Note

Go to the end to download the full example code.

Compare compact score profiles with `plot_radar_scores`#

This lesson explains how to use geoprior.plot.evaluation.plot_radar_scores when you want to summarize several scores as one compact profile.

Why this function matters#

Many evaluation plots in this gallery answer one question at a time:

how error changes by horizon,
how wide intervals are,
how well quantiles are calibrated,
how stable trajectories remain.

That is exactly the right way to diagnose a forecast. But once those individual checks are available, users usually want one more view:

Can I look at several summary scores together and read an overall performance shape?
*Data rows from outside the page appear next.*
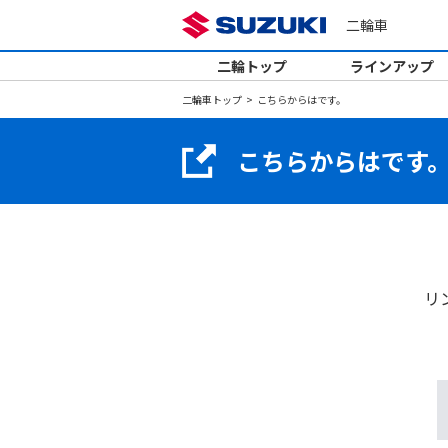
二輪車
二輪トップ
ラインアップ
二輪車トップ
こちらからはです。
こちらからはです
リ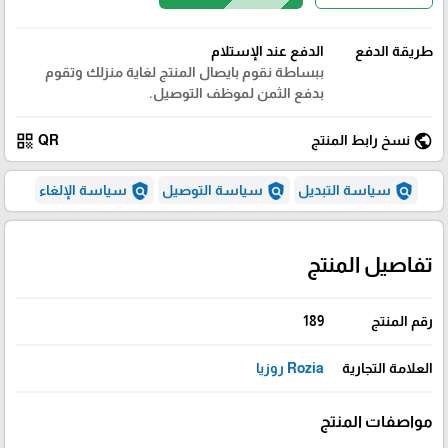
طريقة الدفع
الدفع عند الإستلام
ببساطة نقوم بايصال المنتج لغاية منزلك وتقوم
بدفع الثمن لموظف التوصيل.
qr_code
public
نسخ رابط المنتج
QR
policy
policy
policy
سياسة التبديل
سياسة التوصيل
سياسة الإلغاء
تفاصيل المنتج
رقم المنتج
189
العلامة التجارية
Rozia روزيا
مواصفات المنتج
That is where plot_radar_scores helps.

This helper is useful when you already have a small set of interpretable summary values and you want to compare profiles quickly. It can also compute those values from y_true and y_pred directly when you give it one or more metric functions.

This page is written as a teaching guide, not only as an API example. We will show both supported workflows:

passing precomputed values directly,
letting the helper compute metric scores from y_true and y_pred.

We will also finish with practical advice on when radar plots are useful and when a bar chart is the safer choice.

from __future__ import annotations

import matplotlib.pyplot as plt
import numpy as np
from sklearn.metrics import mean_absolute_error, mean_squared_error

from geoprior.plot.evaluation import plot_radar_scores

What this function expects#

plot_radar_scores supports two main workflows.

Workflow 1: direct values

Pass data_values as:

a dict such as {"MAE": 3.4, "RMSE": 5.1, ...},
a list/array of values plus category_names.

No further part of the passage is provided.